How Does a Solar-Powered Air Conditioner Work?
There are two different ways that solar units collect energy: through solar photovoltaic (PV) systems and solar thermal systems. Here’s how each one works to provide your home with cool air.
Solar PV Air Conditioners
Solar PV air conditioners use one to three solar panels to generate electricity. A ductless mini-split system with an outdoor compressor and indoor unit affixes to the wall of your choice, making this option best for smaller, one-level residences and offices.
During the day, solar power provides 90% of the system’s electricity. At night, hybrid systems switch over to regular grid power, while off-grid units use a battery to store energy created during the day.
Solar Thermal Air Conditioners
Thermal air conditioners are a type of solar water heater. This type of air conditioner uses the sun’s energy to heat water, which in turn converts a refrigerant into a heat-absorbing gas that both cools the air and provides hot water for your home. Since water requires less energy to heat than solar panels, this system doesn’t need as many panels as a solar PV air conditioner.
The only downside to thermal air conditioners is that thermal energy can’t use batteries and the electrical grid at night.
Benefits of Solar-Powered Air Conditioners
Solar-powered air conditioners come with many benefits that make them worth your while. Their only main downside is the upfront cost, but even then, you’ll save more money in the long run by switching to solar energy (more on this below).
With that said, here are the benefits of solar air conditioners:
They’re better for the environment. The U.S. Department of Energy states that 117 million metric tons of CO2 enter our air per year from traditional air conditioners.
They save on energy bills. You could save 40% or more on your energy bills, depending on whether you need to use the grid at night.
They help conserve energy. From a snowpocalypse to other power outages, solar energy helps take the load off the grid, preventing blackouts and needless energy consumption.
They’re easy to maintain. Once installed, you don’t have to do much to maintain your solar panels. Even in the snow, solar panels are designed to let snow slide off within a day or two.

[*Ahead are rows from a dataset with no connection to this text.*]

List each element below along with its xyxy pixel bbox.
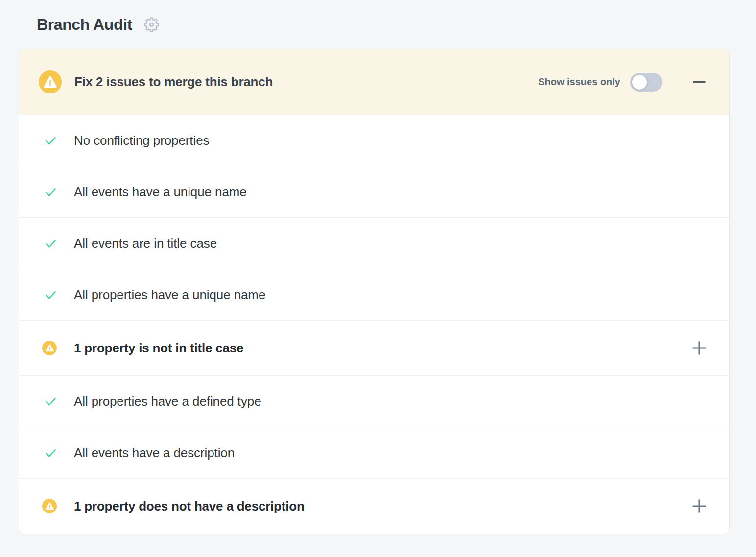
row-status-icon-slot — [42, 134, 74, 147]
collapse-button[interactable] — [691, 74, 708, 91]
check-icon — [44, 395, 57, 408]
page-header: Branch Audit — [37, 14, 737, 35]
gear-icon — [144, 17, 159, 32]
show-issues-toggle[interactable] — [630, 73, 662, 92]
row-status-icon-slot — [42, 446, 74, 460]
check-label: All properties have a unique name — [74, 287, 265, 302]
branch-audit-page: Branch Audit Fix 2 issues to merge this … — [0, 0, 756, 534]
show-issues-toggle-label: Show issues only — [538, 76, 620, 88]
row-status-icon-slot — [42, 499, 74, 513]
check-label: 1 property does not have a description — [74, 499, 305, 514]
audit-check-row: 1 property is not in title case — [19, 320, 729, 375]
audit-check-row: All events are in title case — [19, 217, 729, 269]
row-status-icon-slot — [42, 341, 74, 355]
check-label: All events have a unique name — [74, 185, 247, 200]
check-label: All events have a description — [74, 445, 235, 461]
warning-icon — [39, 70, 62, 93]
audit-summary-header: Fix 2 issues to merge this branch Show i… — [19, 49, 729, 115]
row-status-icon-slot — [42, 288, 74, 302]
check-icon — [44, 236, 57, 250]
toggle-knob — [632, 75, 647, 90]
plus-icon — [692, 499, 707, 513]
audit-summary-title: Fix 2 issues to merge this branch — [74, 74, 273, 90]
check-label: No conflicting properties — [74, 133, 209, 148]
branch-audit-card: Fix 2 issues to merge this branch Show i… — [19, 49, 730, 534]
audit-check-row: No conflicting properties — [19, 115, 729, 166]
row-status-icon-slot — [42, 185, 74, 199]
check-label: All properties have a defined type — [74, 394, 261, 409]
check-icon — [44, 134, 57, 147]
audit-check-row: All properties have a defined type — [19, 375, 729, 427]
expand-button[interactable] — [691, 498, 708, 514]
audit-check-row: All properties have a unique name — [19, 269, 729, 320]
page-title: Branch Audit — [37, 16, 132, 34]
check-icon — [44, 288, 57, 302]
check-label: 1 property is not in title case — [74, 341, 243, 356]
header-controls: Show issues only — [538, 73, 708, 92]
audit-check-row: All events have a unique name — [19, 166, 729, 217]
row-status-icon-slot — [42, 395, 74, 408]
minus-icon — [693, 81, 706, 83]
audit-check-row: 1 property does not have a description — [19, 478, 729, 534]
settings-button[interactable] — [144, 17, 160, 32]
check-label: All events are in title case — [74, 236, 217, 251]
check-icon — [44, 185, 57, 199]
checks-list: No conflicting properties All events hav… — [19, 115, 729, 534]
warning-icon — [42, 341, 57, 355]
warning-icon — [42, 499, 57, 513]
audit-check-row: All events have a description — [19, 427, 729, 478]
check-icon — [44, 446, 57, 460]
expand-button[interactable] — [691, 340, 708, 356]
plus-icon — [692, 341, 707, 355]
row-status-icon-slot — [42, 236, 74, 250]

Types of Solar-Powered Air Conditioners
There’s a bit of a conundrum when looking at how solar-powered air conditioners work with solar panels. The solar energy captured by PV panels turns into direct current (DC) electricity, but most air conditioners use alternating current (AC) power. This requires an inverter to convert the electricity from DC into AC.
For your air conditioner to actually use the energy collected from solar heat, you will need to choose between three different types of solar-powered air conditioners.
1. DC Solar-Powered Air Conditioners
You can avoid the need for an inverter altogether by choosing a DC-powered solar air conditioner. This air conditioner can run on the DC electricity generated by your solar panels through direct wiring to the panels. You can also run this type of solar air conditioner through a battery off-grid.
Directly wired to solar panels
Ideal for off-grid living
Easy to add batteries
Needs large battery storage capacity to run at night
More costly than AC-powered units
Can’t run at night
2. AC Solar-Powered Air Conditioners
Also called an inverter air conditioner, an AC solar air conditioner needs an inverter to convert the solar panel’s DC electricity into AC electricity. Once the stored energy in the battery goes through the inverter, the air conditioner can use the electricity to cool your home.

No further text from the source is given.